New approach to ransomware encryption threatens to undermine cyber security strategies

Threat actors have begun to deploy ransomware that uses intermittent encryption technology to attack victims’ systems more efficiently and covertly.

Intermittent encryption is a method by which ransomware only partially encrypts files, either according to a random key or in a regular pattern such as alternating encryption for the bytes of a file. This can have the effect of speeding up the encryption of affected files, as there is potentially only half as much for the ransomware to encrypt.

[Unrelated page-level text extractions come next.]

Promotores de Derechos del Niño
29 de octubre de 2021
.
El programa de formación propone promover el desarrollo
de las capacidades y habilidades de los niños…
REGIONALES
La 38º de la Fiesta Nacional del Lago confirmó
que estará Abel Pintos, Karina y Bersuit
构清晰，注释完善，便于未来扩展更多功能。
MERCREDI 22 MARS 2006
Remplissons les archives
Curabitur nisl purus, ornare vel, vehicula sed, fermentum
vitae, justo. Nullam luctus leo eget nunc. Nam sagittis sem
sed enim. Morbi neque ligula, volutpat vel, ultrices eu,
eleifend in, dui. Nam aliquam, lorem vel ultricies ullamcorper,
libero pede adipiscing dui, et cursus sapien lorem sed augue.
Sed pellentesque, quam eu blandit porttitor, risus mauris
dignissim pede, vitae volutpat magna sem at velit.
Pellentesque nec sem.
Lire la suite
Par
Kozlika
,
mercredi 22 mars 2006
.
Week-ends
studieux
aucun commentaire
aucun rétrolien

Moreover, intermittent encryption can make ransomware harder to identify. Ransomware detection software can rely on the detection of irregular I/O (input/output) operations or by direct comparison between files known to be safe and files that the software suspects have been encrypted. In both cases, intermittent encryption allows ransomware to go undetected, performing I/O operations at a small scale not recognised as malicious, and partially-encrypted files may more closely resemble their safe counterparts and therefore not be recognised as affected.

The LockFile ransomware, as detailed by Sophos in 2021, was the first known ransomware to use this method, encrypting every other 16 bytes of affected files. But researchers at SentinelLabs have identified that the new method is now in use by several threat actors.

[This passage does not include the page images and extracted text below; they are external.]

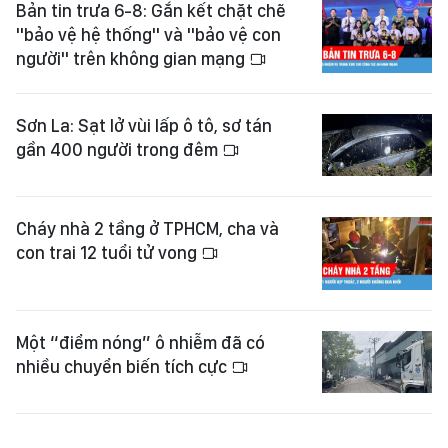
Bản tin trưa 6-8: Gắn kết chặt chẽ
"bảo vệ hệ thống" và "bảo vệ con
người" trên không gian mạng
Sơn La: Sạt lở vùi lấp ô tô, sơ tán
gần 400 người trong đêm
Cháy nhà 2 tầng ở TPHCM, cha và
con trai 12 tuổi tử vong
Một “điểm nóng” ô nhiễm đã có
nhiều chuyển biến tích cực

One ransomware, known as Qyick, is currently listed on a dark web forum by user ‘lucrostm’. Here, threat actors can purchase Qyick at between 0.2 and 1.5 Bitcoins, varying by the complexity desired by the customer. A product listing reads: “Notably Qyick features intermittent encryption which is what the cool kids are using as you read this. Combined with the fact that is written in go, the speed is unmatched.”

Precise analysis of Qyick is not yet available, but researchers are seeking samples to test. Rust-based ransomware BlackCat, which was identified as particularly threatening by the Federal Bureau of Investigation (FBI), was also observed utilising intermittent encryption as an attack method.

"Considering the efficiencies presented by intermittent encryption, we suspect most ransomware will have it as a standard technique,” stated Avishai Avivi, SafeBreach CISO.

“We can expect this malicious activity will continue to evolve like we've seen in the realm of computer viruses and malware. Malicious actors will continue to find ways to improve the speed and evasive techniques they use.

“We maintain our recommendation that organisations will be best served by proactively handling this threat. Have a sound and tested backup strategy and focus your efforts on preventing the malicious actors from getting their initial access. Detection post-infection with ransomware will become less effective over time."

A Sentinel Labs analysis of the BlackCat strain utilising intermittent encryption found that its operators have several encryption modes they can choose from when deploying the ransomware. These include ‘Full’ which encrypts all files on a system, ‘DotPattern [N,Y]’ which encrypts several bytes in the affected files equal to N with a delay equal to Y bytes, and ‘Auto’ in which BlackCat chooses a mode depending on the size and extension of each file.

In a controlled environment, researchers found that the ‘Auto’ mode resulted in encryption of 50GB of files 1.95 minutes faster than in the ‘Full’ mode, demonstrating the superior encryption speeds that threat actors have achieved in the adoption of this new method.

Businesses and security teams are warned to appraise themselves of the current threat landscape, with ransomware threat actors continually refining the strains and attack vectors at their disposal. There are several steps that can be taken to avoid being caught out by ransomware, and security best practice remains a good preventative for unwanted malicious activity.